Hallo,
wie kam es denn nun dazu, dass jemand einen Grafentitel
erhielt?
grundsätzlich auf zwei Arten - durch Ernennung oder durch Geburt. Welche Art in Betracht kommt, hängt davon ab, von welcher Zeit wir reden. Ursprünglich - und das heisst hier unter den Merowingern und Karolingern - wurden Grafen als lokale Stellvertreter des Königs ernannt, sie hatten in einem bestimmten Territorium (Gau, später Grafschaft) die Wehrhoheit und die Gerichtsbarkeit.
Ernennen konnte man da nicht irgendeinen Beliebigen - der Graf musste sich in seinem Gau Respekt verschaffen und sich notfalls auch mit Gewalt durchsetzen können. Und zwar aus eigener Kraft, ohne den König damit zu behelligen. Also wählte man Leute aus dem Reichsadel (schließlich mussten sie vom örtlichen Adel akzeptiert werden), und zwar bevorzugt solche, die in ihrem Amtsbereich bereits entsprechend begütert waren und damit über eine ausreichende Machtbasis verfügten (und die örtlichen Verhältnisse kannten). Der Müllerbursche, der die Königstochter rettet und dafür zum Grafen gemacht wird, gehört ausschließlich in den Bereich der Märchen.

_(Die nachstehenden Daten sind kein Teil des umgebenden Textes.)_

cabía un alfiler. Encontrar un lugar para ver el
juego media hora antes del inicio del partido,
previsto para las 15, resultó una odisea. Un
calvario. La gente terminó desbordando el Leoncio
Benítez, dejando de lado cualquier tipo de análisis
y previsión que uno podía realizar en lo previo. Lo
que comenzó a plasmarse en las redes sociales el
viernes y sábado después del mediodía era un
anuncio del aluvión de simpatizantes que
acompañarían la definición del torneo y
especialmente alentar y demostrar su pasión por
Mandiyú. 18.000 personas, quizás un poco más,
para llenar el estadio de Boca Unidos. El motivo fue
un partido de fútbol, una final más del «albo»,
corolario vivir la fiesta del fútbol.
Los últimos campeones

Aufgrund der genannten recht engen Voraussetzungen und der daraus folgenden faktischen Erblichkeit bildete sich im Hochmittelalter zunehmend auch rechtlich eine Erblichkeit des Grafentitels heraus. Damit wurde ‚Graf‘ von einer Amtsbezeichnung zur Bezeichnung eines Rechtsinhabers spezieller Hoheitsrechte in einem bestimmten Territorium. Diese Rechte (und damit auch der Titel) wurden wie privates Eigentum behandelt - d.h. sie konnten vererbt, aber auch verpfändet oder gar verkauft werden. ‚Ernennungen‘ wurden nun sehr selten - wenn z.B. ein Grafengeschlecht ausgestorben war und die Grafschaft an den König als Lehenshalter zurückfiel und neu als Lehen vergeben wurde.
Dem stand nämlich ein anderer Trend entgegen, der sich dann auch durchsetzte, nämlich die Mediatisierung. D.h. dass die unmittelbare Beziehung zwischen Grafen und König zunehmend durch eine mittelbare Graf-Fürst-König ersetzt wurde. Mit dieser Mediatisierung, die sich insbesondere im Spätmittelalter vollzog, gingen weitgehend auch die territorialen hoheitlichen Rechte der Grafen an die Fürsten verloren und ‚Graf‘ wurde in den meisten Fällen zu einem reinen Standestitel, der nur noch die Zugehörigkeit zum Hochadel kennzeichnete.
Von den Grafen deutlich zu trennen sind die vom Grafentitel abgeleiteten Fürsten titel Landgraf, Markgraf und Pfalzgraf. Die Grafengeschlechter, die den oben erwähnten Prozess der Mediatisierung unbeschadet überstanden und weiter reichsunmittelbar ein Territorium regierten, wurden in der Neuzeit i.d.R. ebenfalls gefürstet und trugen dann den Titel Reichsgraf. Als besondere Vergünstigung konnten allerdings auch reine ‚Titulargrafen‘ zum Reichsgraf erhoben werden. Hintergrund ist auch hier eine Ablösung des fürstlichen Titels von einem Herrschaftsterritorium und seine Wandlung in eine reine Standesbezeichnung.
Generell haben wir also beim ‚Graf‘ eine Entwicklungslinie Amtsbezeichnung - Bezeichnung eines Typs reichsunmittelbarer Territorialherren - Standesbezeichnung. Mit allen Zwischenstufen, Überlappungen, regionalen Besonderheiten usw.
Erhebungen (nicht ‚Ernennungen‘) in den Grafenstand gab es auch in der Neuzeit - damit wurde ein Angehöriger des niederen Adels in den Hochadel erhoben (‚Graf‘ ist der unterste Rang des hohen Adels). Bekanntestes Beispiel ist hier Bismarck, der dann später sogar in den Fürstenstand erhoben wurde. Bürgerliche wurden zwar auch in den Adelsstand erhoben, jedoch nicht unmittelbar in einen Rang des Hochadels. Diese sog. Nobilitierung von Nichtadligen gab es seit Kaiser Karl IV. (1316-1378). Auch da waren die Kandidaten weniger Müllerburschen als kaiserliche Beamte oder Kleriker - der älteste bekannte Fall von 1360 betraf Wyker Frosch, den Leiter der Stiftsschule St. Stephan in Mainz.
Abschließend sei noch angemerkt, dass das Thema sehr komplex ist und ich hier nur sehr grob die allgemeinen Entwicklungslinien angedeutet habe.